Data shown
##########
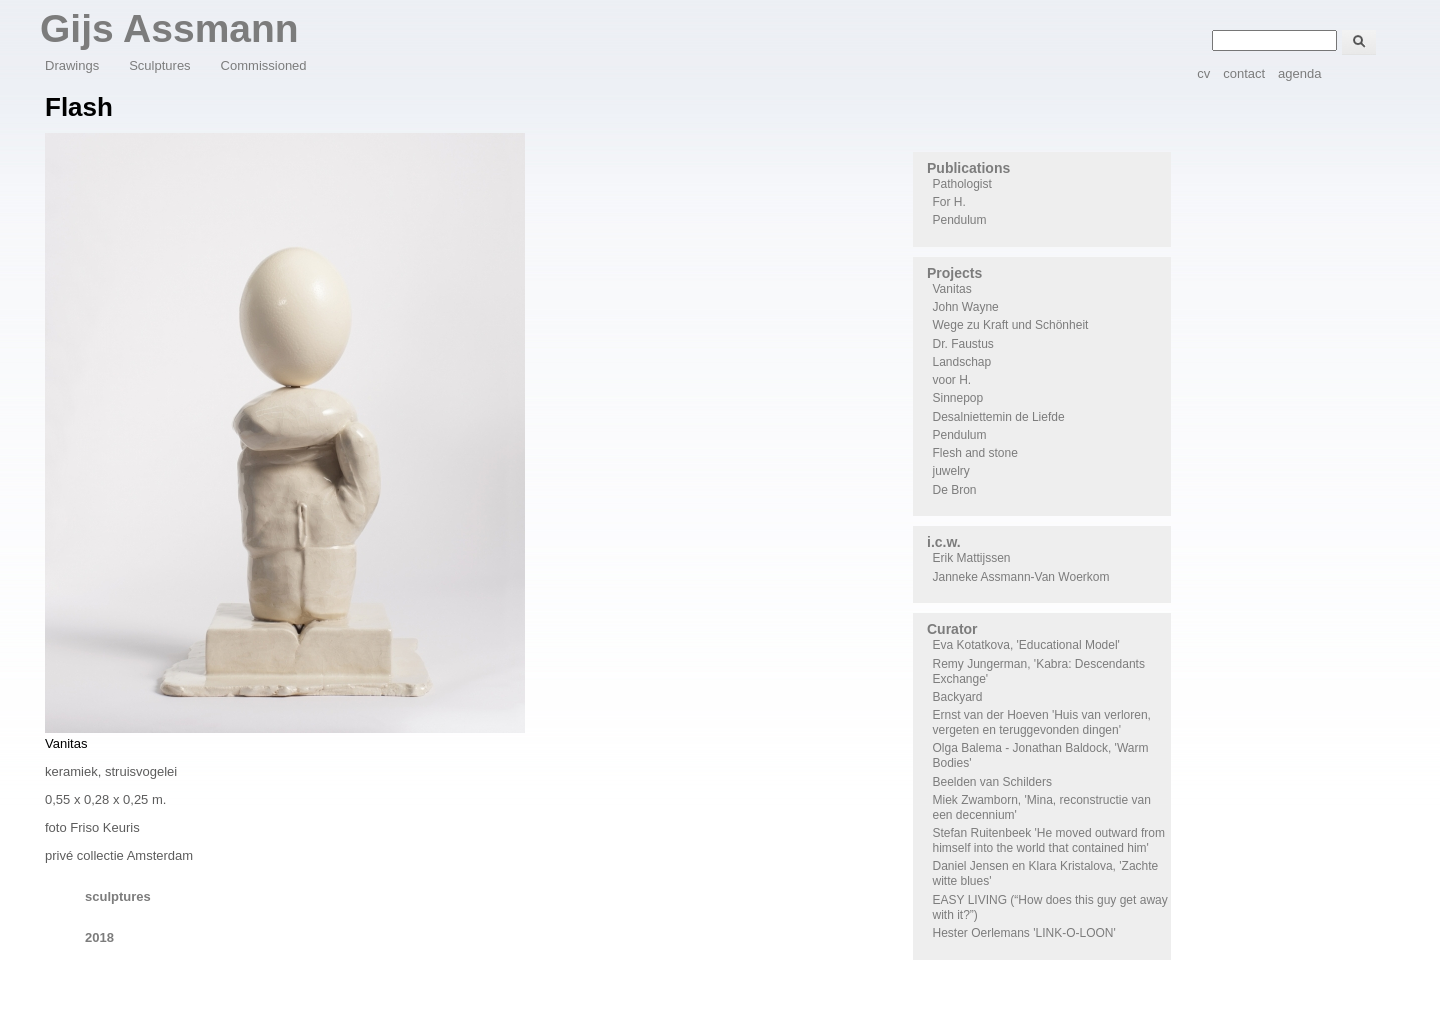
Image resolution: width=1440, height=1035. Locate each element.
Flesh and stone (975, 453)
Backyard (958, 697)
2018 (99, 937)
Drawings (72, 65)
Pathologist (962, 184)
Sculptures (159, 65)
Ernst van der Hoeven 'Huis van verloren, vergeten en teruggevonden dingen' (1042, 722)
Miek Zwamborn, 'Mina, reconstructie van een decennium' (1042, 807)
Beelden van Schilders (992, 782)
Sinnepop (958, 398)
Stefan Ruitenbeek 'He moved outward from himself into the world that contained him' (1049, 840)
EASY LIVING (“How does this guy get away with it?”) (1050, 907)
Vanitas (952, 289)
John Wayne (966, 307)
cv (1203, 73)
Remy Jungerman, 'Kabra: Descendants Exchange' (1039, 671)
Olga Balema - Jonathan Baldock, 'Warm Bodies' (1041, 755)
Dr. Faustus (963, 344)
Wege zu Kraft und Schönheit (1011, 325)
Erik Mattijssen (972, 558)
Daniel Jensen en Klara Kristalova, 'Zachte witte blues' (1046, 873)
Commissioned (264, 65)
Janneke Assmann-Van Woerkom (1021, 577)
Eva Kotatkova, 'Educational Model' (1026, 645)
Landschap (962, 362)
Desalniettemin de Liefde (999, 417)
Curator (952, 629)
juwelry (951, 471)
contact (1244, 73)
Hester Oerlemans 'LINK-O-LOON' (1024, 933)
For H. (949, 202)
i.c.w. (944, 542)
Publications (968, 168)
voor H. (952, 380)
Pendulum (960, 220)
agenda (1299, 73)
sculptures (118, 896)
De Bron (955, 490)
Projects (954, 273)
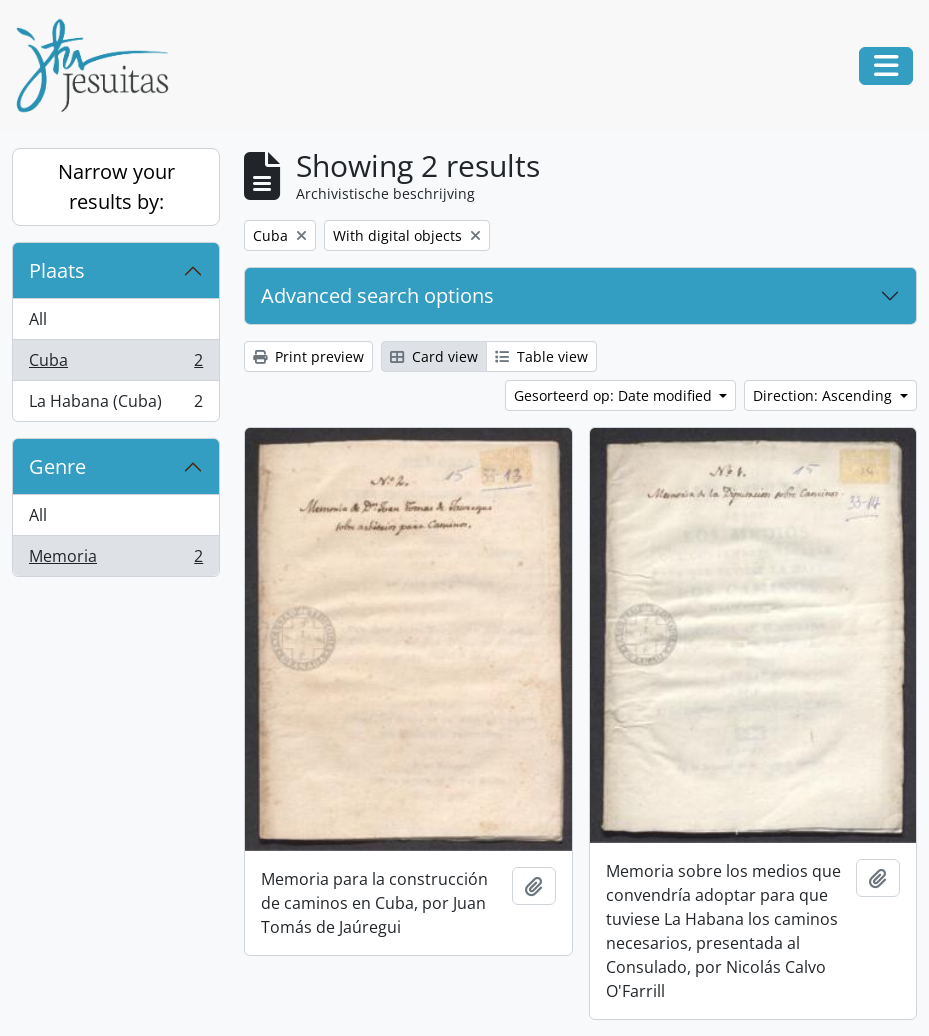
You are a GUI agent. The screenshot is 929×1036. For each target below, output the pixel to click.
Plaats (57, 270)
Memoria (115, 560)
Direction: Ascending (824, 395)
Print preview (308, 356)
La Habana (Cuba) (115, 405)
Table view (541, 356)
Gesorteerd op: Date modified (615, 395)
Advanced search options (377, 295)
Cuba (115, 364)
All (38, 319)
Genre (57, 466)
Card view (434, 356)
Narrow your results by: (116, 186)
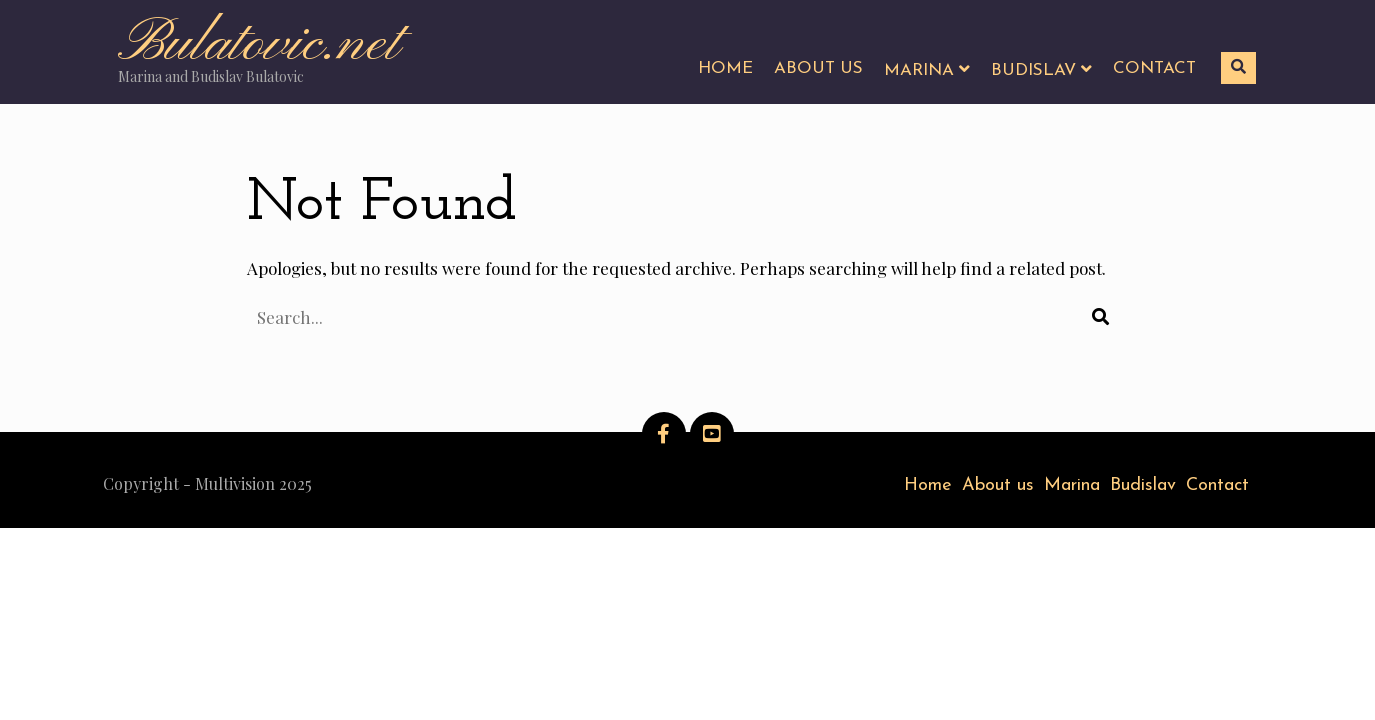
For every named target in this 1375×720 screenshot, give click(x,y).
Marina (1072, 485)
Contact (1217, 485)
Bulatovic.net (259, 44)
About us (998, 485)
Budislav (1143, 485)
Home (928, 485)
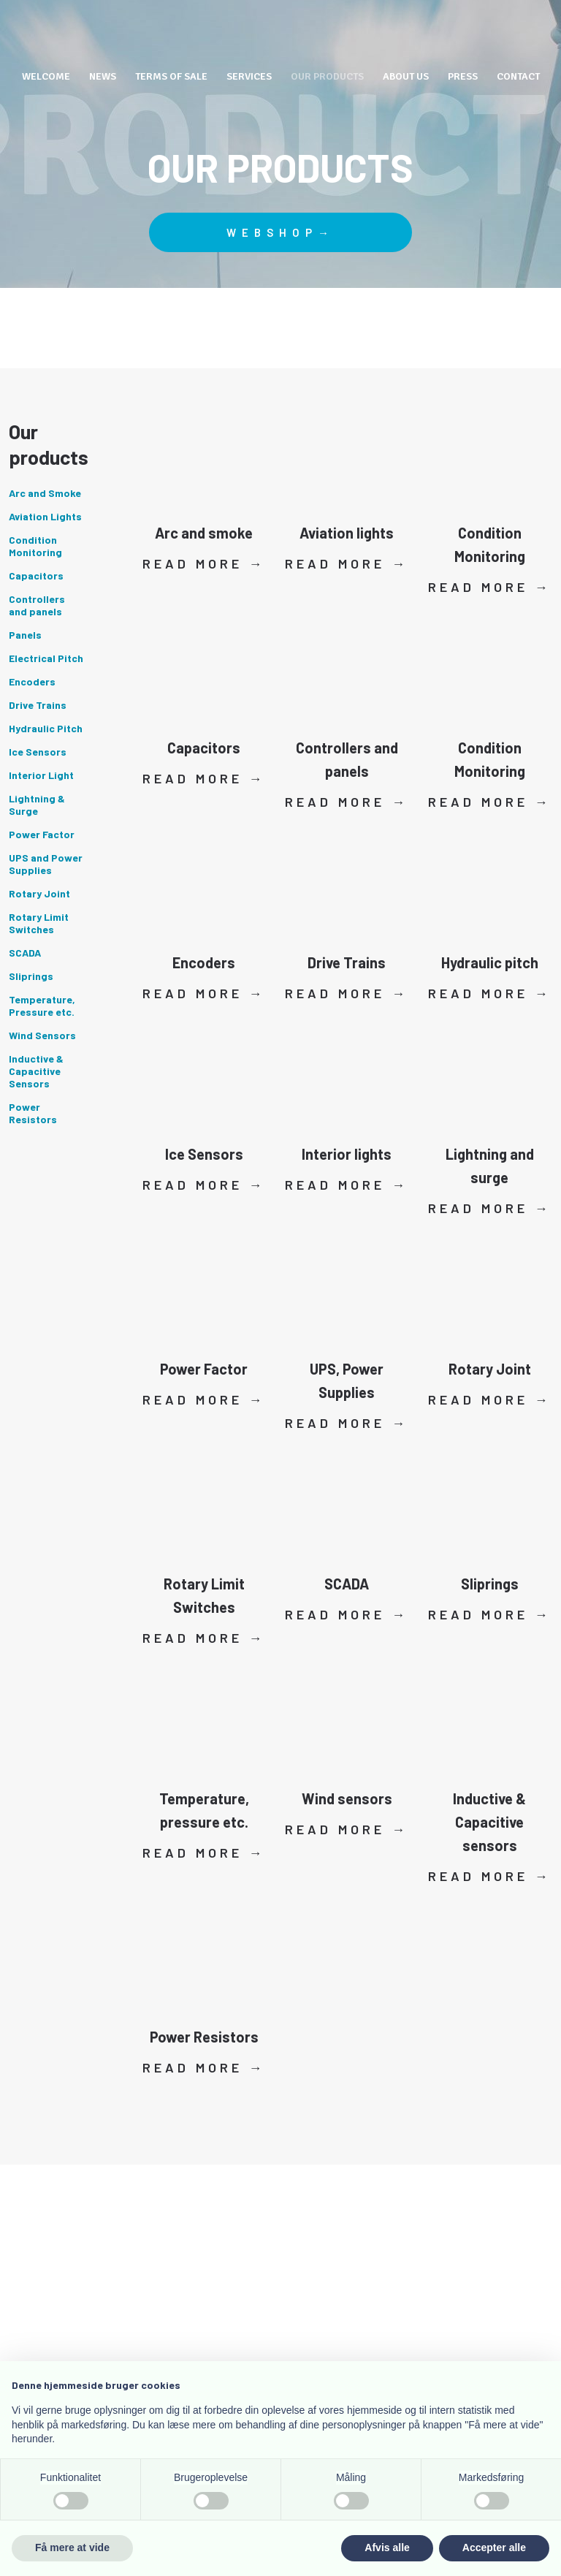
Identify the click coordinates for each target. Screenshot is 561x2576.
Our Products (327, 76)
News (102, 76)
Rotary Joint (39, 893)
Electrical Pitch (46, 658)
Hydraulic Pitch (46, 728)
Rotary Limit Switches (39, 923)
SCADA (25, 952)
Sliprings (31, 976)
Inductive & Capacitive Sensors (36, 1071)
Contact (518, 76)
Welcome (46, 76)
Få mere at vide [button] (72, 2547)
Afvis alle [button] (387, 2547)
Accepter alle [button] (494, 2547)
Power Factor (42, 834)
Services (249, 76)
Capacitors (36, 575)
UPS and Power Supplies (46, 863)
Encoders (32, 681)
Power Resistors (33, 1113)
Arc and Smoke (45, 493)
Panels (25, 634)
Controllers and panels (37, 605)
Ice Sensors (37, 751)
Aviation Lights (45, 516)
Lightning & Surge (37, 804)
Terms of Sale (171, 76)
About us (406, 76)
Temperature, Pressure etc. (42, 1005)
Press (463, 76)
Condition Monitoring (35, 545)
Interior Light (41, 775)
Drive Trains (37, 705)
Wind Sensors (42, 1035)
##########
Using the entries above, transcribe exactly from the line that has "2018 (99, 937)" through the line that has "Power Factor (42, 834)". Pictures are dropped.

Answer box
2018 (99, 937)
Drawings (72, 65)
Pathologist (962, 184)
Sculptures (159, 65)
Ernst van der Hoeven 'Huis van verloren, vergeten en teruggevonden dingen' (1042, 722)
Miek Zwamborn, 'Mina, reconstructie van een decennium' (1042, 807)
Beelden van Schilders (992, 782)
Sinnepop (958, 398)
Stefan Ruitenbeek 'He moved outward from himself into the world that contained him' (1049, 840)
EASY LIVING (“How does this guy get away with it?”) (1050, 907)
Vanitas (952, 289)
John Wayne (966, 307)
cv (1203, 73)
Remy Jungerman, 'Kabra: Descendants Exchange' (1039, 671)
Olga Balema - Jonathan Baldock, 'Warm Bodies' (1041, 755)
Dr. Faustus (963, 344)
Wege zu Kraft und Schönheit (1011, 325)
Erik Mattijssen (972, 558)
Daniel Jensen en Klara Kristalova, 'Zachte witte blues' (1046, 873)
Commissioned (264, 65)
Janneke Assmann-Van Woerkom (1021, 577)
Eva Kotatkova, 'Educational Model' (1026, 645)
Landschap (962, 362)
Desalniettemin de Liefde (999, 417)
Curator (952, 629)
juwelry (951, 471)
contact (1244, 73)
Hester Oerlemans 'LINK-O-LOON' (1024, 933)
For H. (949, 202)
i.c.w. (944, 542)
Publications (968, 168)
voor H. (952, 380)
Pendulum (960, 220)
agenda (1299, 73)
sculptures (118, 896)
De Bron (955, 490)
Projects (954, 273)
You are a GUI agent. The screenshot is 929×1036. For each target below, output the pixel to click.
Plaats (57, 270)
Memoria (115, 560)
Direction: Ascending (824, 395)
Print preview (308, 356)
La Habana (Cuba) (115, 405)
Table view (541, 356)
Gesorteerd op: Date modified (615, 395)
Advanced search options (377, 295)
Cuba (115, 364)
All (38, 319)
Genre (57, 466)
Card view (434, 356)
Narrow your results by: (116, 186)
For every named target in this 1375×720 screenshot, give click(x,y).
Marina (1072, 485)
Contact (1217, 485)
Bulatovic.net (259, 44)
About us (998, 485)
Budislav (1143, 485)
Home (928, 485)
Identify the click coordinates for each target. Screenshot is 561x2576.
Our Products (327, 76)
News (102, 76)
Rotary Joint (39, 893)
Electrical Pitch (46, 658)
Hydraulic Pitch (46, 728)
Rotary Limit Switches (39, 923)
SCADA (25, 952)
Sliprings (31, 976)
Inductive & Capacitive Sensors (36, 1071)
Contact (518, 76)
Welcome (46, 76)
Få mere at vide [button] (72, 2547)
Afvis alle [button] (387, 2547)
Accepter alle [button] (494, 2547)
Power Factor (42, 834)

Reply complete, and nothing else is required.